Tiene su morada habitual por encima de los 1.200 metros de altitud. Ocupa con profusión escarpadas laderas, amplios valles y elevadas muelas. Comparte su espacio vital con su pariente el pino negral, entre cuyas copas de color verde intenso destacan sus acículas de un verde que aspira a parecerse al cielo. Pero lo que más llama la atención es el color y el aspecto de su corteza, anaranjada y escamosa.

Es el pino silvestre, pino albar o pino de Valsaín, nombre este último que toma por la inmensidad de los bosques que forma en esa comarca segoviana. Es aquí, en la densidad boscosa, donde podemos encontrar los fustes más rectos y elevados de este y otros pinos. Cuando uno pasea entre ellos no queda más remedio que recordar el destino que tuvieron sus ancestros hace algunos siglos: formar parte de la flota que Lope de Vega llamó “selva del mar”. En su afán por buscar la luz vivificadora, se precipitan con urgencia hacia las alturas, empinándose y mostrando con orgullo su gallardía.

Ascendamos ahora a las cimas montañosas o los páramos, donde la exposición a la fuerza del viento es máxima, allí donde el instinto humano nos hace encogernos para soportar mejor el empuje del aire enfurecido. No hallaremos en estos agrestes parajes fustes enhiestos y orgullosos, sino troncos retorcidos e inclinados al albur de los vientos dominantes. Aquí los árboles no se empecinan en hacer frente a la inclemente tormenta, no pretenden salirse con la suya para demostrar con vehemencia su deseo de crecer rectos y estirados donde saben que no conviene; más bien se dejan llevar por el viento comprendiendo que a veces es bueno y necesario dejarse llevar, someterse, asumir que hay otras fuerzas más poderosas. Estos árboles crecen doblados y, sin perder su atractivo, sobreviven a la tormenta, a los embates del tiempo, y conservan su vigor, viven. Los árboles que se empecinan en no crecer a merced del viento se quiebran y mueren llevados por su propia intransigencia.
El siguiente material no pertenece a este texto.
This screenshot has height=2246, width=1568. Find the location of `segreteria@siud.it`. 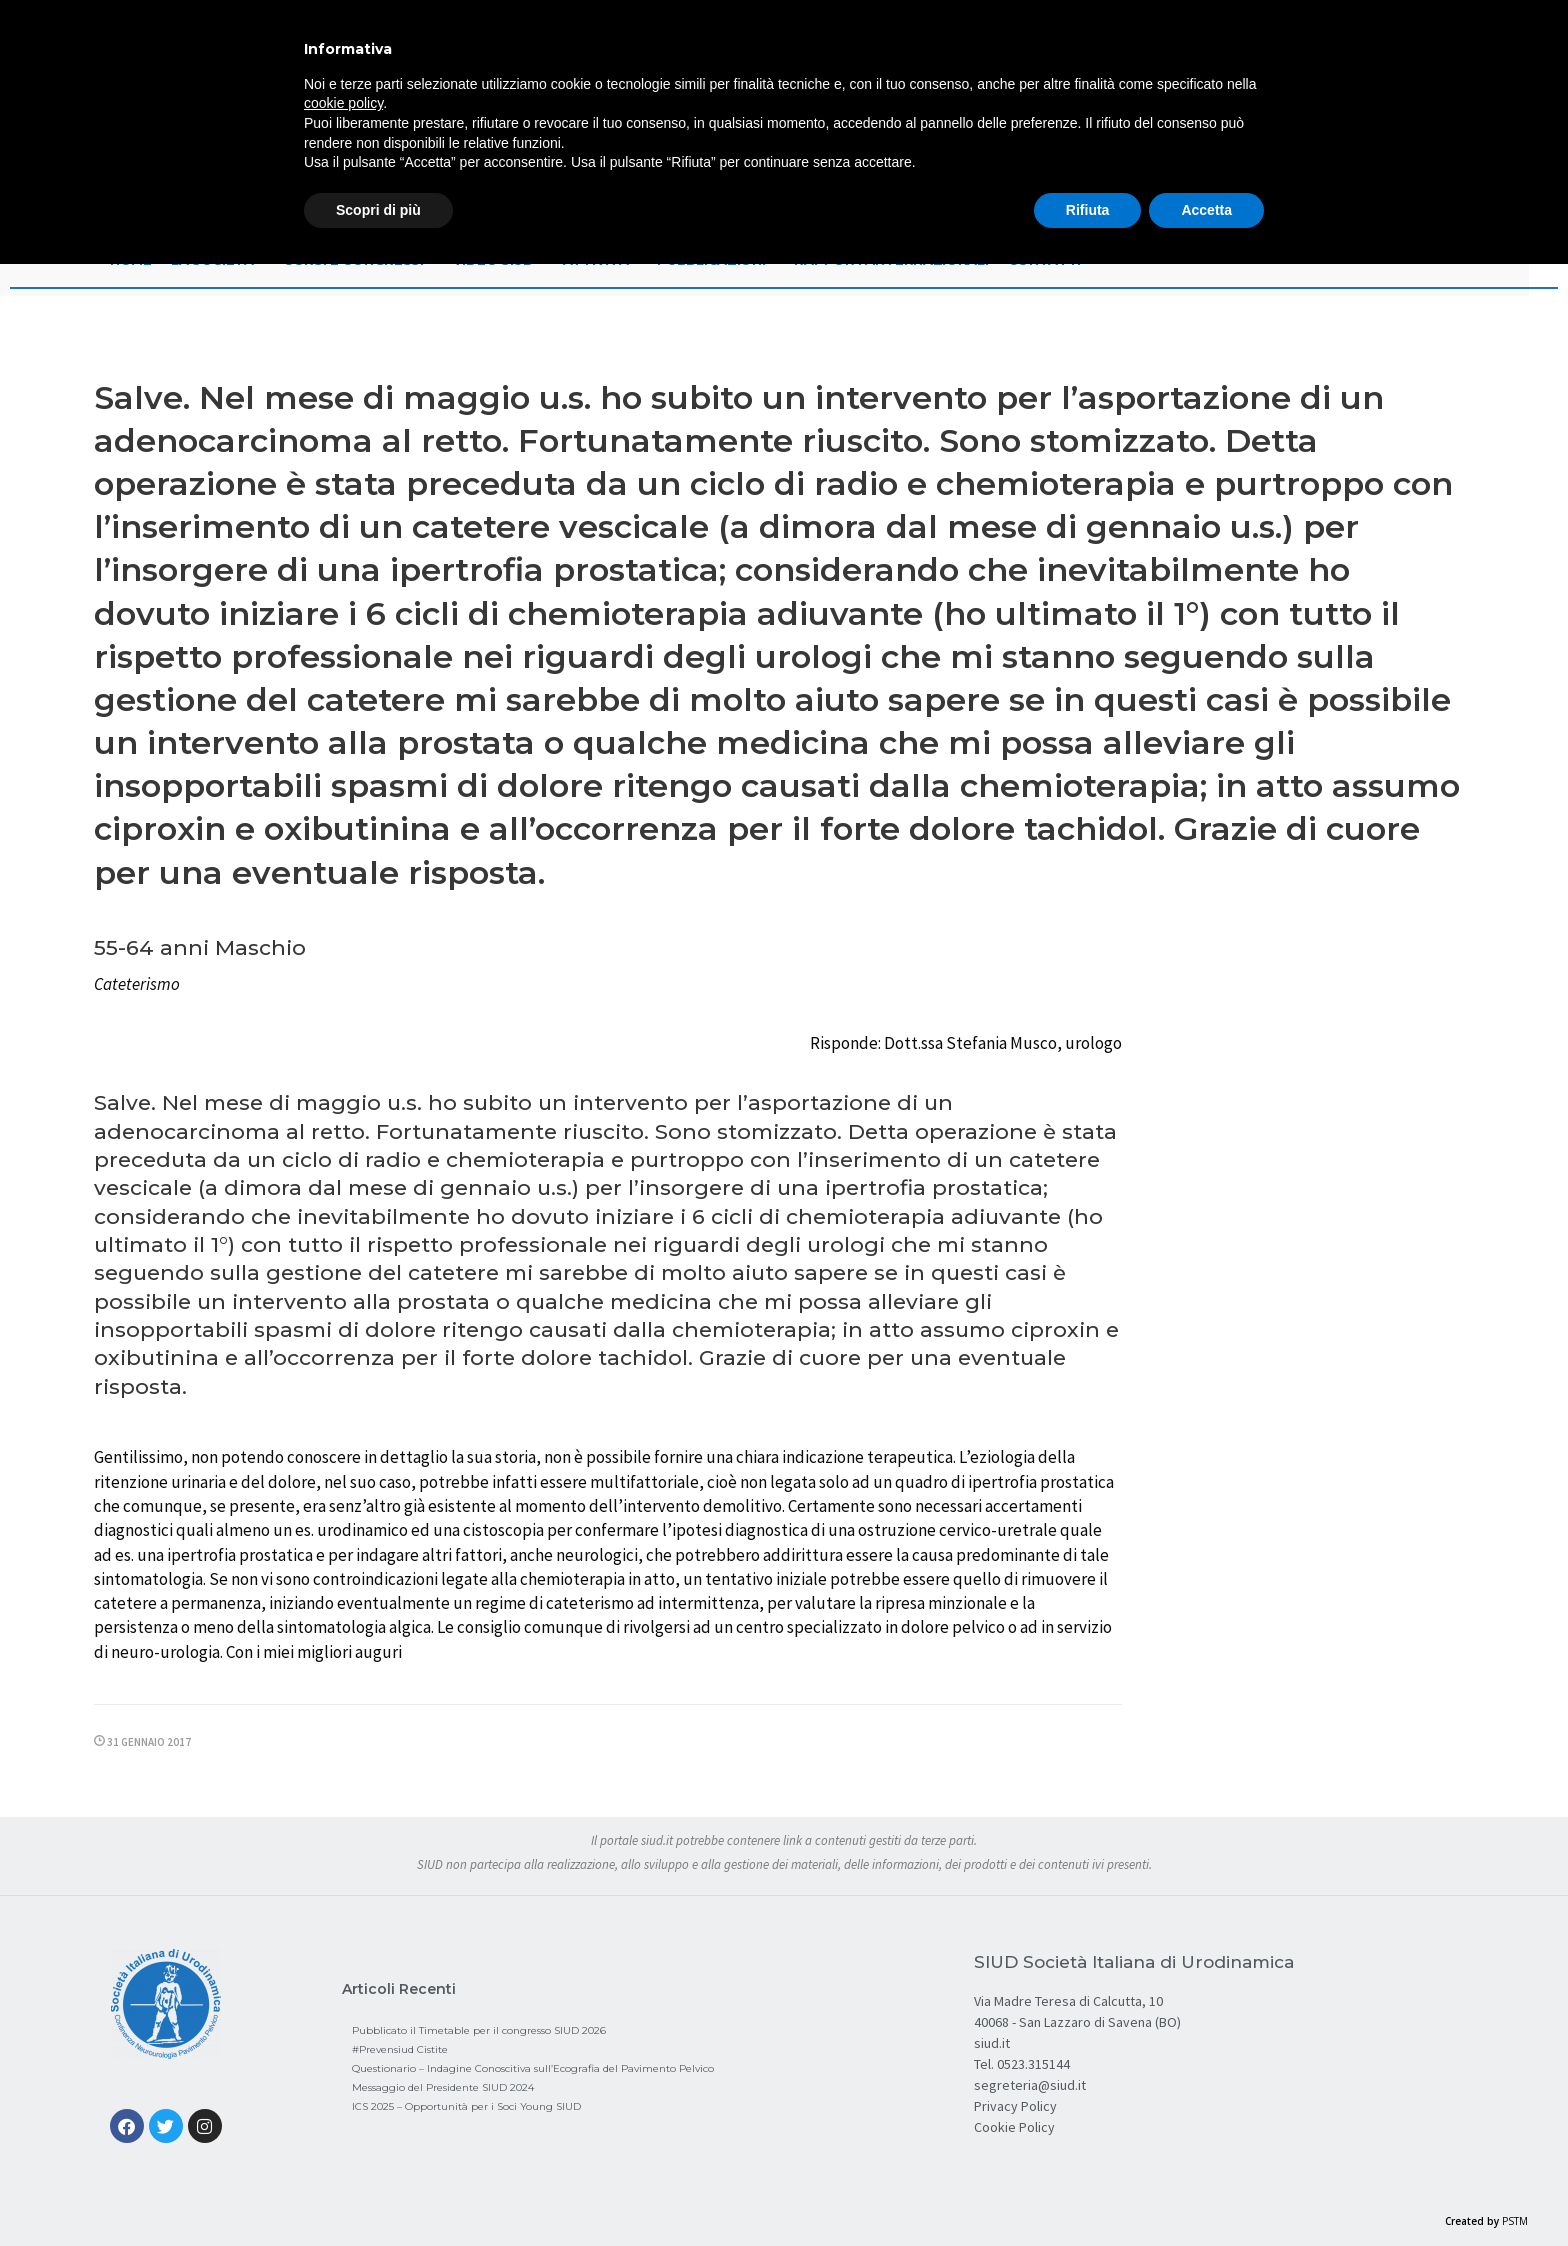 segreteria@siud.it is located at coordinates (1030, 2085).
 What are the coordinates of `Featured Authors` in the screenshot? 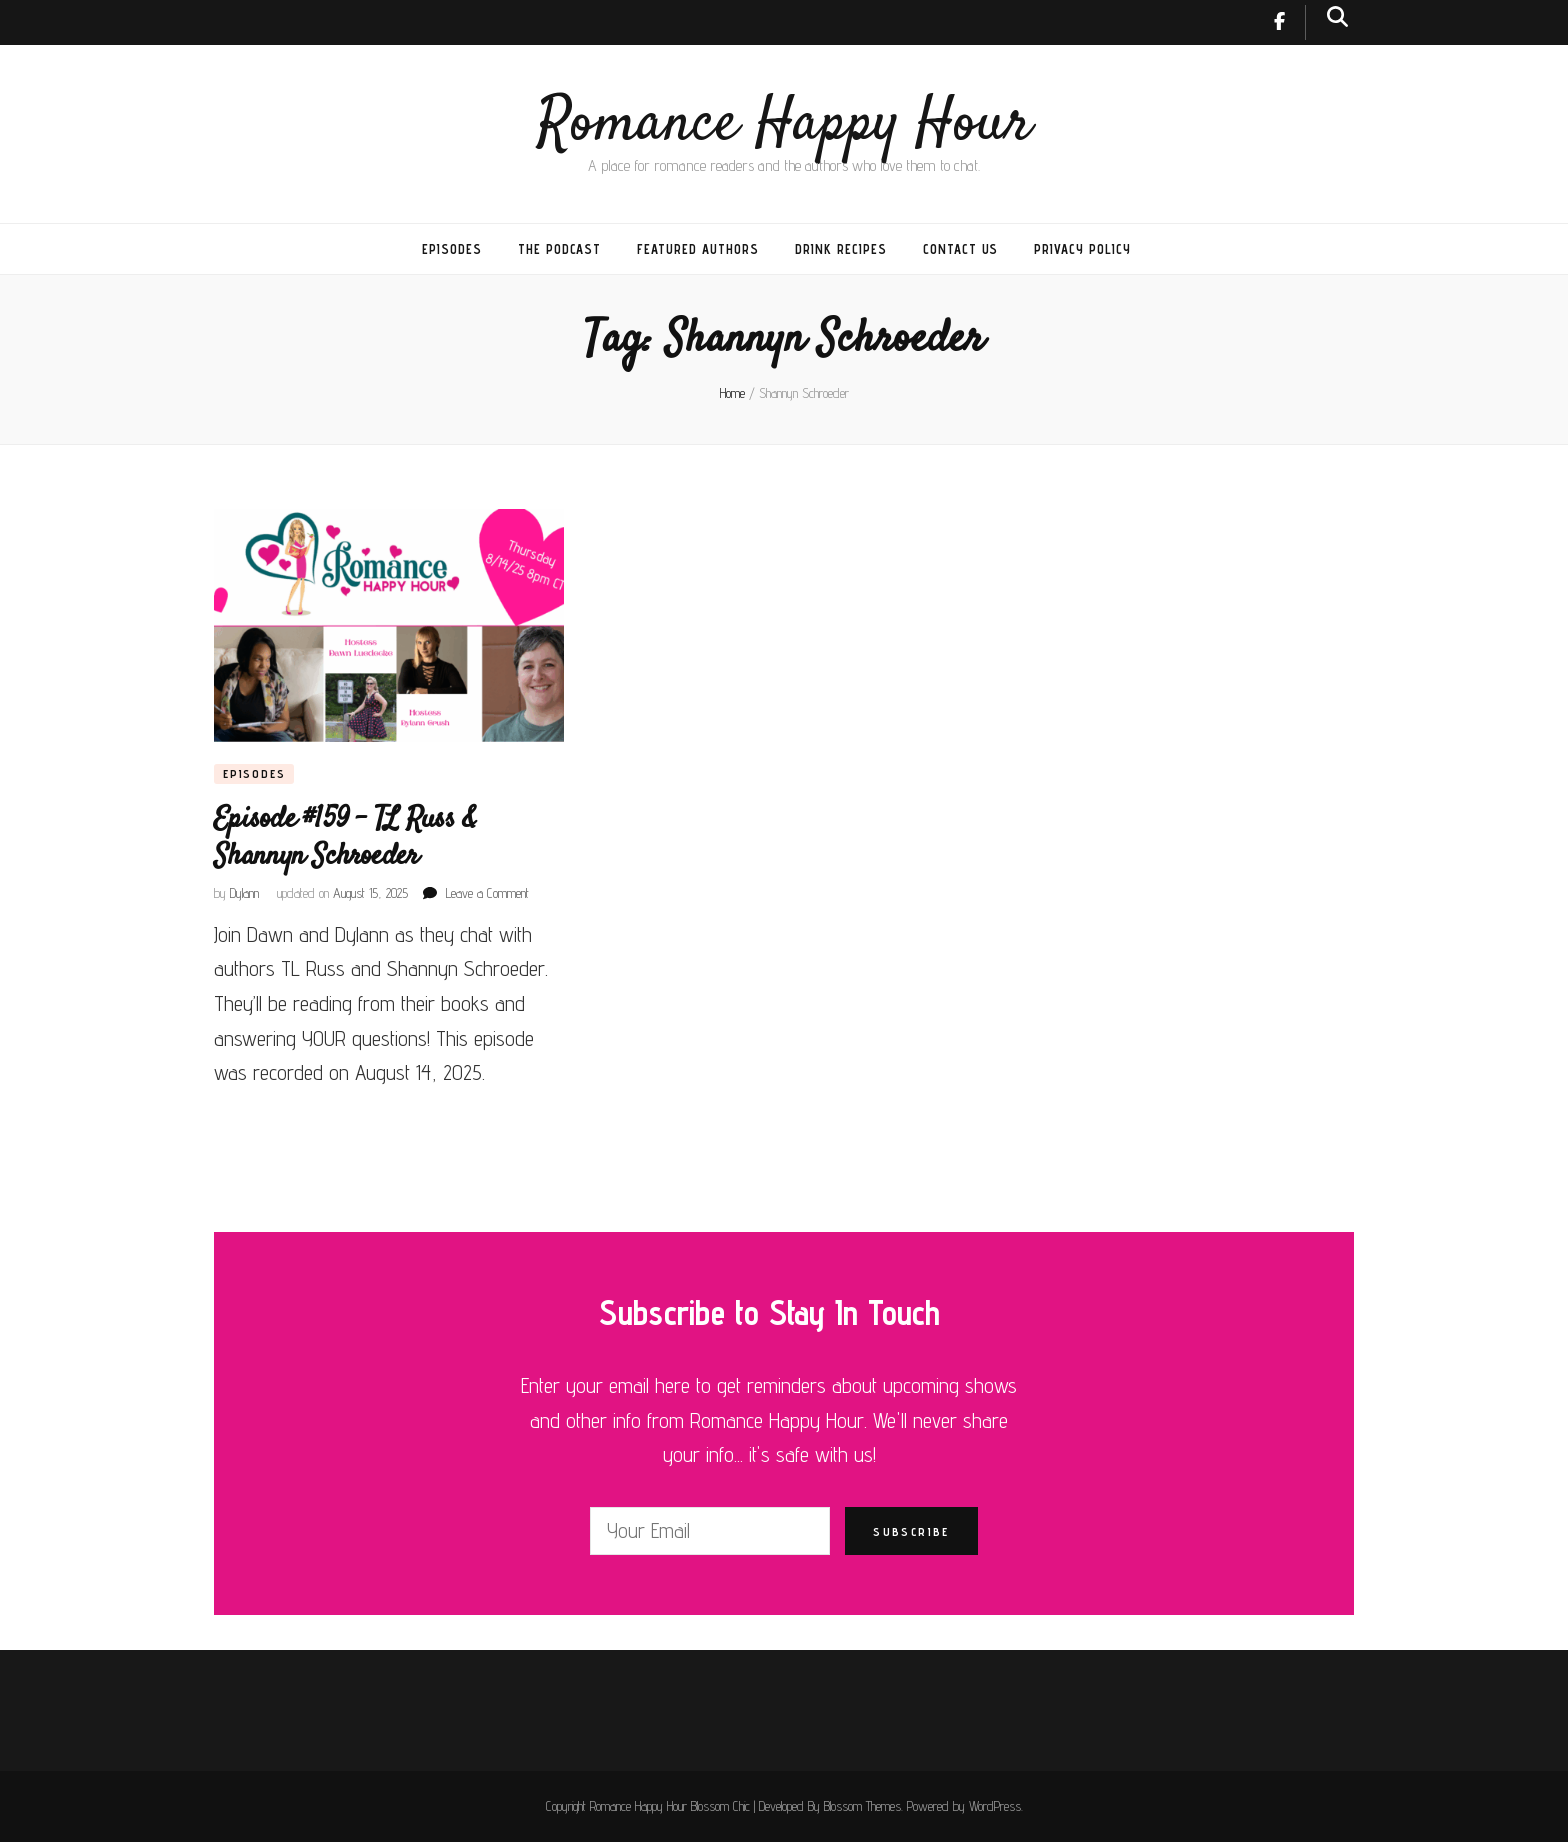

Lo mismo ocurre con aquellos que el azar ha colocado sobre la dura roca. Podemos encontrar ejemplares que apenas sobrepasan los ochenta centímetros, de crecimiento lento, muy lento, con diminutas acículas y tronco retorcido, pero que ya han vivido lo mismo que orgullosos individuos de veinte metros. Son auténticos bonsáis en plena naturaleza que han sabido adaptarse a las duras condiciones del terreno.

Todo esto es una interesante lección que deberíamos aprender de la Naturaleza, de la fuerza de los árboles. Dicen que el humano es el ser vivo que mejor ha sabido adaptarse a las condiciones climáticas y geográficas de la Tierra. Casquetes polares, altas montañas, desiertos y selvas han sido ocupados por el hombre a lo largo de su historia. Pero para ello, para poder superar esas duras condiciones, ha tenido que dejarse llevar por otras fuerzas mayores, aflojar los músculos y doblarse, no enfrentarse machaconamente a las tormentas de la vida y desprenderse de sus más rancios apegos para seguir vivo. Los que no son capaces de hacerlo son ejemplares inadaptados, intransigentes y quebrados, aunque se empeñen en demostrar una fuerza que no tienen.